▶ [What to work on]: Only the pictures are to be dropped, and the rest of the data should be copied exactly.

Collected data
___

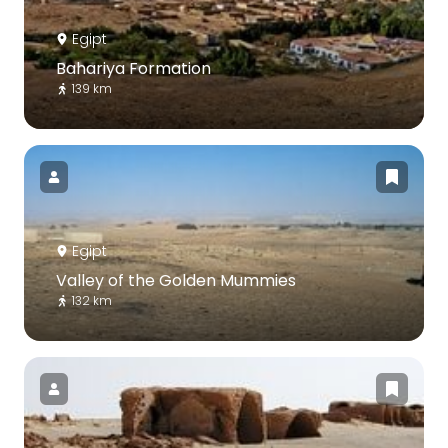
Egipt
Bahariya Formation
139 km
Egipt
Valley of the Golden Mummies
132 km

___

▶ [Answer below]:
Egipt
Bahariya Formation
139 km
Egipt
Valley of the Golden Mummies
132 km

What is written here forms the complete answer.